Exercise requirements
Return exactly the lines from the one that contains "thông tin nêu" up to the last line of the listing, and nothing else.

BEGIN

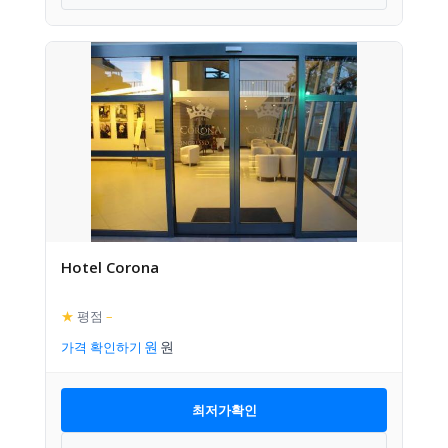
Hotel Corona
★
평점
–
가격 확인하기
최저가확인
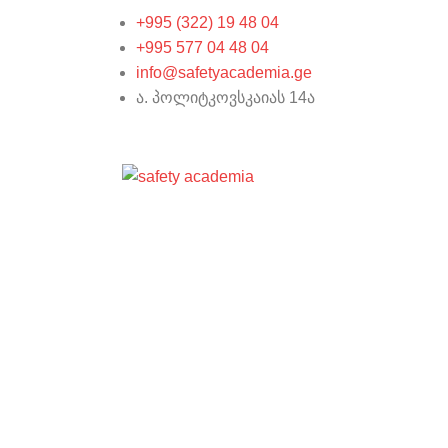
+995 (322) 19 48 04
+995 577 04 48 04
info@safetyacademia.ge
ა. პოლიტკოვსკაიას 14ა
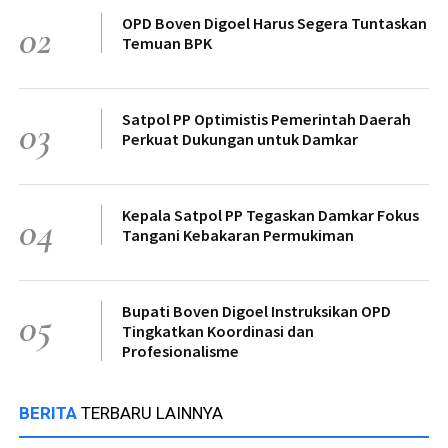
OPD Boven Digoel Harus Segera Tuntaskan
02
Temuan BPK
Satpol PP Optimistis Pemerintah Daerah
03
Perkuat Dukungan untuk Damkar
Kepala Satpol PP Tegaskan Damkar Fokus
04
Tangani Kebakaran Permukiman
Bupati Boven Digoel Instruksikan OPD
05
Tingkatkan Koordinasi dan
Profesionalisme
BERITA
TERBARU LAINNYA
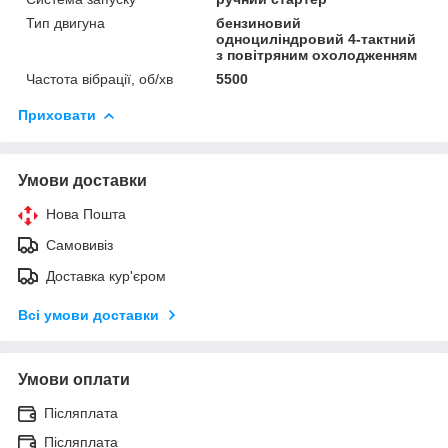
Тип двигуна
бензиновий
одноциліндровий 4-тактний
з повітряним охолодженням
Частота вібрації, об/хв
5500
Приховати
Умови доставки
Нова Пошта
Самовивіз
Доставка кур'єром
Всі умови доставки
Умови оплати
Післяплата
Післяплата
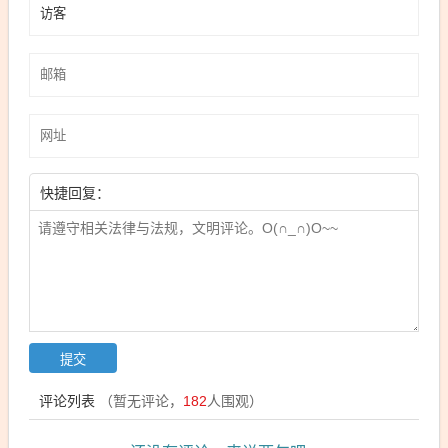
快捷回复：
评论列表
（暂无评论，
182
人围观）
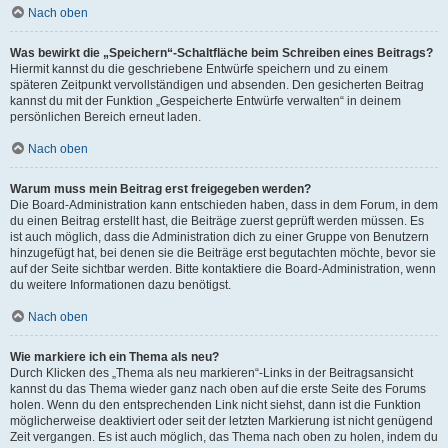
Nach oben
Was bewirkt die „Speichern“-Schaltfläche beim Schreiben eines Beitrags?
Hiermit kannst du die geschriebene Entwürfe speichern und zu einem
späteren Zeitpunkt vervollständigen und absenden. Den gesicherten Beitrag
kannst du mit der Funktion „Gespeicherte Entwürfe verwalten“ in deinem
persönlichen Bereich erneut laden.
Nach oben
Warum muss mein Beitrag erst freigegeben werden?
Die Board-Administration kann entschieden haben, dass in dem Forum, in dem
du einen Beitrag erstellt hast, die Beiträge zuerst geprüft werden müssen. Es
ist auch möglich, dass die Administration dich zu einer Gruppe von Benutzern
hinzugefügt hat, bei denen sie die Beiträge erst begutachten möchte, bevor sie
auf der Seite sichtbar werden. Bitte kontaktiere die Board-Administration, wenn
du weitere Informationen dazu benötigst.
Nach oben
Wie markiere ich ein Thema als neu?
Durch Klicken des „Thema als neu markieren“-Links in der Beitragsansicht
kannst du das Thema wieder ganz nach oben auf die erste Seite des Forums
holen. Wenn du den entsprechenden Link nicht siehst, dann ist die Funktion
möglicherweise deaktiviert oder seit der letzten Markierung ist nicht genügend
Zeit vergangen. Es ist auch möglich, das Thema nach oben zu holen, indem du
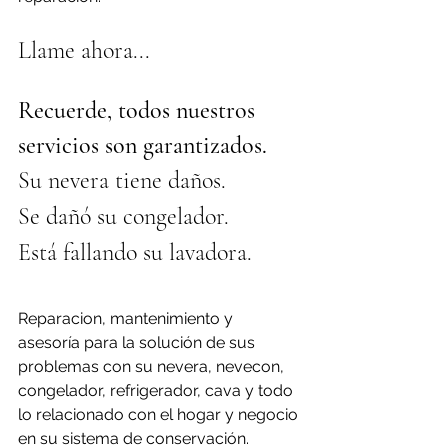
Llame ahora...
Recuerde, todos nuestros 
servicios son garantizados.
Su nevera tiene daños.
Se dañó su congelador.
Está fallando su lavadora.
Reparacion, mantenimiento y 
asesoría para la solución de sus 
problemas con su nevera, nevecon, 
congelador, refrigerador, cava y todo 
lo relacionado con el hogar y negocio 
en su sistema de conservación.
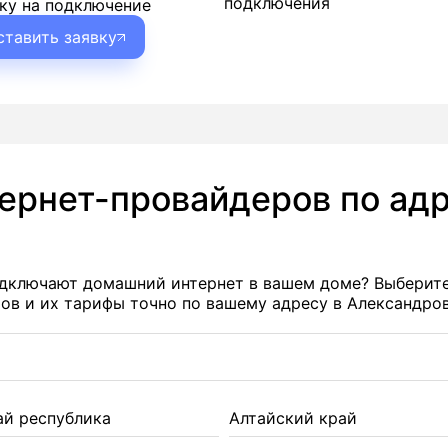
подключения
ку на подключение
ставить заявку
тернет-провайдеров по адр
подключают домашний интернет в вашем доме? Выберит
в и их тарифы точно по вашему адресу в Александров
ай республика
Алтайский край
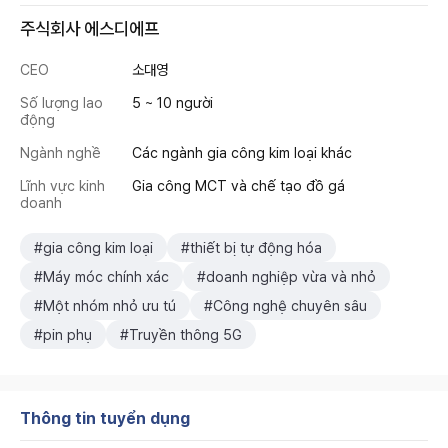
주식회사 에스디에프
CEO
소대영
Số lượng lao
5 ~ 10 người
động
Ngành nghề
Các ngành gia công kim loại khác
Lĩnh vực kinh
Gia công MCT và chế tạo đồ gá
doanh
#gia công kim loại
#thiết bị tự động hóa
#Máy móc chính xác
#doanh nghiệp vừa và nhỏ
#Một nhóm nhỏ ưu tú
#Công nghệ chuyên sâu
#pin phụ
#Truyền thông 5G
Thông tin tuyển dụng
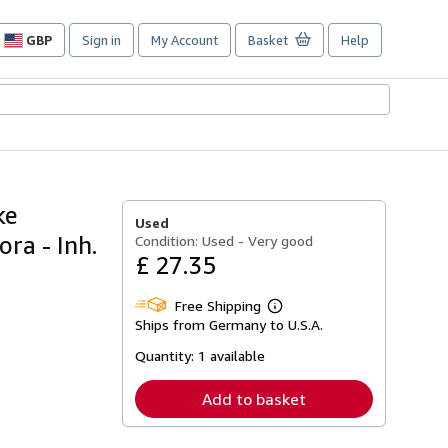
GBP
Sign in
My Account
Basket
Help
Site
shopping
preferences
ke
Used
ra - Inh.
Condition: Used - Very good
£ 27.35
Free Shipping
Learn
Ships from Germany to U.S.A.
more
about
Quantity:
1 available
shipping
rates
Add to basket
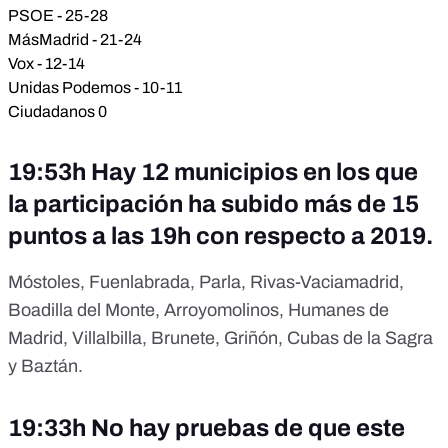
PSOE - 25-28
MásMadrid - 21-24
Vox - 12-14
Unidas Podemos - 10-11
Ciudadanos 0
19:53h Hay 12 municipios en los que
la participación ha subido más de 15
puntos a las 19h con respecto a 2019.
Móstoles, Fuenlabrada, Parla, Rivas-Vaciamadrid,
Boadilla del Monte, Arroyomolinos, Humanes de
Madrid, Villalbilla, Brunete, Griñón, Cubas de la Sagra
y Baztán.
19:33h No hay pruebas de que este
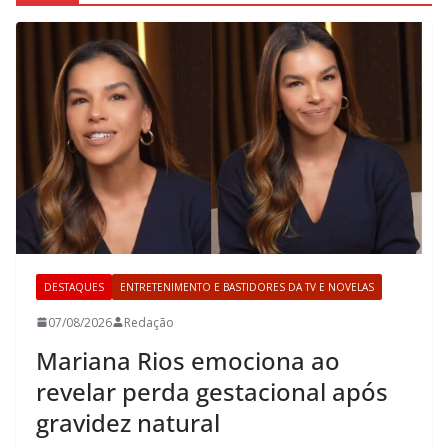
DESTAQUES
ENTRETENIMENTO E BASTIDORES DA TV E NOVELAS
07/08/2026
Redação
Mariana Rios emociona ao
revelar perda gestacional após
gravidez natural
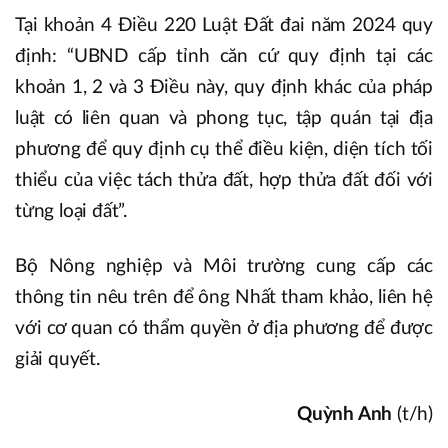
Tại khoản 4 Điều 220 Luật Đất đai năm 2024 quy
định: “UBND cấp tỉnh căn cứ quy định tại các
khoản 1, 2 và 3 Điều này, quy định khác của pháp
luật có liên quan và phong tục, tập quán tại địa
phương để quy định cụ thể điều kiện, diện tích tối
thiểu của việc tách thửa đất, hợp thửa đất đối với
từng loại đất”.
Bộ Nông nghiệp và Môi trường cung cấp các
thông tin nêu trên để ông Nhất tham khảo, liên hệ
với cơ quan có thẩm quyền ở địa phương để được
giải quyết.
Quỳnh Anh
(t/h)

END

Task answer
thông tin nêu trên để ông Nhất tham khảo, liên hệ
với cơ quan có thẩm quyền ở địa phương để được
giải quyết.
Quỳnh Anh
(t/h)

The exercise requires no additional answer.